To do: In the records below, find the line containing "es auch zu erkunden. Vergessen Sie nicht die"; copy exactly that line and all lines after it to the end, and nothing else.

Records from a data source:
* * * * * * * * *
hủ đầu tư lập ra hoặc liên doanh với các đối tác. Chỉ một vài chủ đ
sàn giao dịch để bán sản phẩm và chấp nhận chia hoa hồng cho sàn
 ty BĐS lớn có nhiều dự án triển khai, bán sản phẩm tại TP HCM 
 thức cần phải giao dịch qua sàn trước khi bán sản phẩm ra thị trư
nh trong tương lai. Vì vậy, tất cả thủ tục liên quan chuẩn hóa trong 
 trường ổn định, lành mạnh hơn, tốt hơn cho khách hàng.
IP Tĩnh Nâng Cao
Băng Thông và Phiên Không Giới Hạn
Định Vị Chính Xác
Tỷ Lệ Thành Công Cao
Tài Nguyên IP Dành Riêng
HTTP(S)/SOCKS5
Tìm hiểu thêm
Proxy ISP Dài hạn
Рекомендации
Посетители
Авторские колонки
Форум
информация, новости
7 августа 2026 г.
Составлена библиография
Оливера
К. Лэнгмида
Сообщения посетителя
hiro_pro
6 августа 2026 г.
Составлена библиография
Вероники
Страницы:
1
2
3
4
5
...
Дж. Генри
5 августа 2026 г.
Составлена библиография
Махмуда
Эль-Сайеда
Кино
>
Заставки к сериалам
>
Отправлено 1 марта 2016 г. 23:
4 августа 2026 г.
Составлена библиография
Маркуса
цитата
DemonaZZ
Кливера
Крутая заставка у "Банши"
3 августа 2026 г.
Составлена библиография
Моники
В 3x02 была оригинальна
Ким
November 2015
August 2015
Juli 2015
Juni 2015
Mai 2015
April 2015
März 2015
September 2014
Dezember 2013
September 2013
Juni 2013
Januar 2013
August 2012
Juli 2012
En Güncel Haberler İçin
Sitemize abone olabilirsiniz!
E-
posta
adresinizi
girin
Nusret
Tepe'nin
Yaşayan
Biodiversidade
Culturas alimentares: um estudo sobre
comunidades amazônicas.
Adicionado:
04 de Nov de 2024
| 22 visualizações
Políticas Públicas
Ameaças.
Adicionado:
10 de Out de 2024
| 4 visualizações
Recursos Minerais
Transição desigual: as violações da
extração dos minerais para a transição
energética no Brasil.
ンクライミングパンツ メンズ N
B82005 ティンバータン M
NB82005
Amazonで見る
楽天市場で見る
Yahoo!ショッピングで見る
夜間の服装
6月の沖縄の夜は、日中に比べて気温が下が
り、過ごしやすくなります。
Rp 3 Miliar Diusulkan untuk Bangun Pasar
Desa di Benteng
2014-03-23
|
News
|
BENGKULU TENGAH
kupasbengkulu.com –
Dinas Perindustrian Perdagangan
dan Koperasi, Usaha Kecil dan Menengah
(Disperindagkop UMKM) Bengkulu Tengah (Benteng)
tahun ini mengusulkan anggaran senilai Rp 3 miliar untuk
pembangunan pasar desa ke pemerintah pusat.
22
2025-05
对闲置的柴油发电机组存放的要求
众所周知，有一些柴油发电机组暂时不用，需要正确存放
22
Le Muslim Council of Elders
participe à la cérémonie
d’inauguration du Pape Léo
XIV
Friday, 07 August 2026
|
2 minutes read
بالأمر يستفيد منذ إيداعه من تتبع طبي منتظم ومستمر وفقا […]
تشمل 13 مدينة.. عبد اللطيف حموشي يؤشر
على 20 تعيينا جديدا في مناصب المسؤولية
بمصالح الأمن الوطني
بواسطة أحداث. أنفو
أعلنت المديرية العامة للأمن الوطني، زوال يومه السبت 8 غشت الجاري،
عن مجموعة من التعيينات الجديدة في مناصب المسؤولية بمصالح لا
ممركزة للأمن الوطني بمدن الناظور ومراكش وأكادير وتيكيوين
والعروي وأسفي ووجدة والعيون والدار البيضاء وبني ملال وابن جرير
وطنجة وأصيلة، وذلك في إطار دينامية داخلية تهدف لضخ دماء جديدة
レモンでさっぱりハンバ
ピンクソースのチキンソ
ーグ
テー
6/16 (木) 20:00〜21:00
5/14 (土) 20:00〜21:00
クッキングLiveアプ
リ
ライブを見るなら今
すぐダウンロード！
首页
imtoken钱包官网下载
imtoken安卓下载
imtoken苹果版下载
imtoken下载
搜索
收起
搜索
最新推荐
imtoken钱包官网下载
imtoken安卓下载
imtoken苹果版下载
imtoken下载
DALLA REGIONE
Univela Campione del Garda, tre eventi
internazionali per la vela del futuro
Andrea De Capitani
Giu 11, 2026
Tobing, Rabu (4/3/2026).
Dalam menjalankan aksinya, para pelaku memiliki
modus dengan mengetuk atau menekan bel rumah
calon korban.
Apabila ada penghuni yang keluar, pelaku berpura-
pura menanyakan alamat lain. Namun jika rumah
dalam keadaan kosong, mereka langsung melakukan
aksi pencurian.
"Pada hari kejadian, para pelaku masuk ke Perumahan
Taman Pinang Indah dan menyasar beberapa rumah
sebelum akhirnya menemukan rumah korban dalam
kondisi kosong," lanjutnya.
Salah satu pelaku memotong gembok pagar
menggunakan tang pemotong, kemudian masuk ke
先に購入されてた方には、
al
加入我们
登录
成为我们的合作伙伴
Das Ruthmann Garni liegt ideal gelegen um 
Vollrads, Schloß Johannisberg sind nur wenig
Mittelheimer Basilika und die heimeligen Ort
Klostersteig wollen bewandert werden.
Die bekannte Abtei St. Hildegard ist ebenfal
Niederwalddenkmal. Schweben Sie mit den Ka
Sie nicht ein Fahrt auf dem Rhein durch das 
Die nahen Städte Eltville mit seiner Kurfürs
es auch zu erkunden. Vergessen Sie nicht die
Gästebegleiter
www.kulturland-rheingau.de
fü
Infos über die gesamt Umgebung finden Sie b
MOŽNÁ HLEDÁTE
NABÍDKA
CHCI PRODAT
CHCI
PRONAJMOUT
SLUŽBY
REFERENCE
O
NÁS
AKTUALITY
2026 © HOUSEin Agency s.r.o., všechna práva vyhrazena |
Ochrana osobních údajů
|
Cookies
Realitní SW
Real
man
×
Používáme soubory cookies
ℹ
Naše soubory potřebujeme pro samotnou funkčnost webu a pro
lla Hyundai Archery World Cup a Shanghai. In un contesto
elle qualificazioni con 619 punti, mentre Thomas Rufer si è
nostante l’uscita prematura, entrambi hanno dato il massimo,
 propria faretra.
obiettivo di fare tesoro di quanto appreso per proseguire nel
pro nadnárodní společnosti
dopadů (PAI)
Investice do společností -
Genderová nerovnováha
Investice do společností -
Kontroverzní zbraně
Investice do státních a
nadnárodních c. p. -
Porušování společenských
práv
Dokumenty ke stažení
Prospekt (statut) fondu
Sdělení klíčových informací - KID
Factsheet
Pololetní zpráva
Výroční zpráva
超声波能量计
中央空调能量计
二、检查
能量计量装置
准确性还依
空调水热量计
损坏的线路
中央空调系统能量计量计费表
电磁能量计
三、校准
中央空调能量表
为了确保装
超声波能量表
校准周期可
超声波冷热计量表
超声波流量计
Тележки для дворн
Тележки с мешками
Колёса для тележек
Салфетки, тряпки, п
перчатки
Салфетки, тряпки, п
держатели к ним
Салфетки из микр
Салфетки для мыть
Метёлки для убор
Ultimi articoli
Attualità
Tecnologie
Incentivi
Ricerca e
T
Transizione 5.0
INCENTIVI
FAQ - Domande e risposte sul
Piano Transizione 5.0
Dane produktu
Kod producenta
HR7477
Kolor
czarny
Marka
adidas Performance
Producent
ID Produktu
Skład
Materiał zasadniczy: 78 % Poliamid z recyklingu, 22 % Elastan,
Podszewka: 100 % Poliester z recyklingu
* * * * * * * * *
Reply to the exercise:
es auch zu erkunden. Vergessen Sie nicht die
Gästebegleiter
www.kulturland-rheingau.de
fü
Infos über die gesamt Umgebung finden Sie b
MOŽNÁ HLEDÁTE
NABÍDKA
CHCI PRODAT
CHCI
PRONAJMOUT
SLUŽBY
REFERENCE
O
NÁS
AKTUALITY
2026 © HOUSEin Agency s.r.o., všechna práva vyhrazena |
Ochrana osobních údajů
|
Cookies
Realitní SW
Real
man
×
Používáme soubory cookies
ℹ
Naše soubory potřebujeme pro samotnou funkčnost webu a pro
lla Hyundai Archery World Cup a Shanghai. In un contesto
elle qualificazioni con 619 punti, mentre Thomas Rufer si è
nostante l’uscita prematura, entrambi hanno dato il massimo,
 propria faretra.
obiettivo di fare tesoro di quanto appreso per proseguire nel
pro nadnárodní společnosti
dopadů (PAI)
Investice do společností -
Genderová nerovnováha
Investice do společností -
Kontroverzní zbraně
Investice do státních a
nadnárodních c. p. -
Porušování společenských
práv
Dokumenty ke stažení
Prospekt (statut) fondu
Sdělení klíčových informací - KID
Factsheet
Pololetní zpráva
Výroční zpráva
超声波能量计
中央空调能量计
二、检查
能量计量装置
准确性还依
空调水热量计
损坏的线路
中央空调系统能量计量计费表
电磁能量计
三、校准
中央空调能量表
为了确保装
超声波能量表
校准周期可
超声波冷热计量表
超声波流量计
Тележки для дворн
Тележки с мешками
Колёса для тележек
Салфетки, тряпки, п
перчатки
Салфетки, тряпки, п
держатели к ним
Салфетки из микр
Салфетки для мыть
Метёлки для убор
Ultimi articoli
Attualità
Tecnologie
Incentivi
Ricerca e
T
Transizione 5.0
INCENTIVI
FAQ - Domande e risposte sul
Piano Transizione 5.0
Dane produktu
Kod producenta
HR7477
Kolor
czarny
Marka
adidas Performance
Producent
ID Produktu
Skład
Materiał zasadniczy: 78 % Poliamid z recyklingu, 22 % Elastan,
Podszewka: 100 % Poliester z recyklingu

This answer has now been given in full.